DATASET RECORDS —
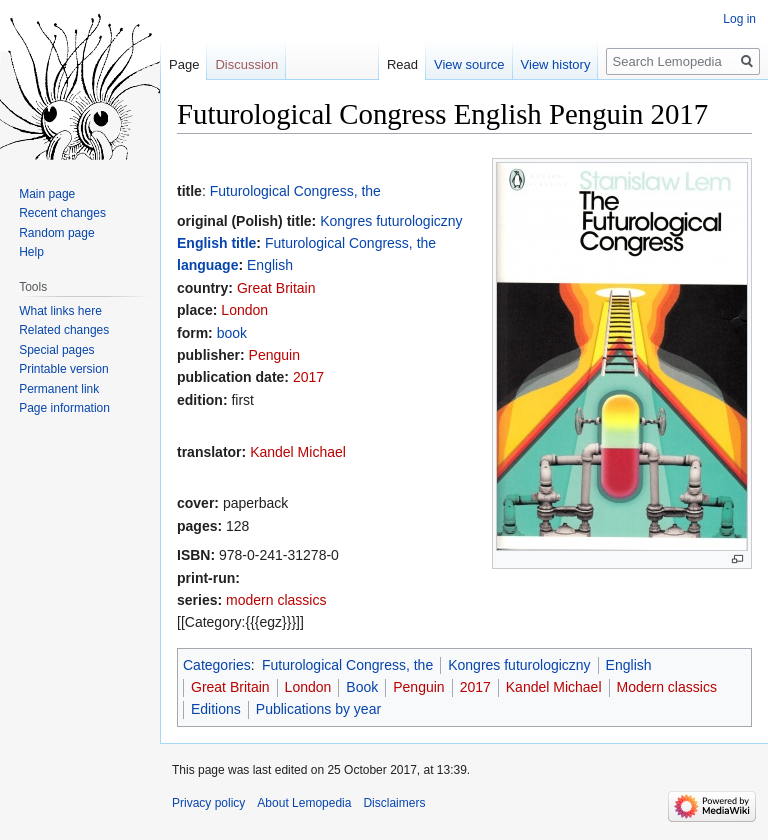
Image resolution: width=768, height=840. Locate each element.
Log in (739, 19)
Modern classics (667, 687)
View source (469, 64)
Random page (56, 233)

DESCRIPTION OF THE TASK —
A word-for-word copy of the records above is needed, pictures excluded.

TASK ANSWER —
Image resolution: width=768, height=840. Locate each element.
Log in (739, 19)
Modern classics (667, 687)
View source (469, 64)
Random page (56, 233)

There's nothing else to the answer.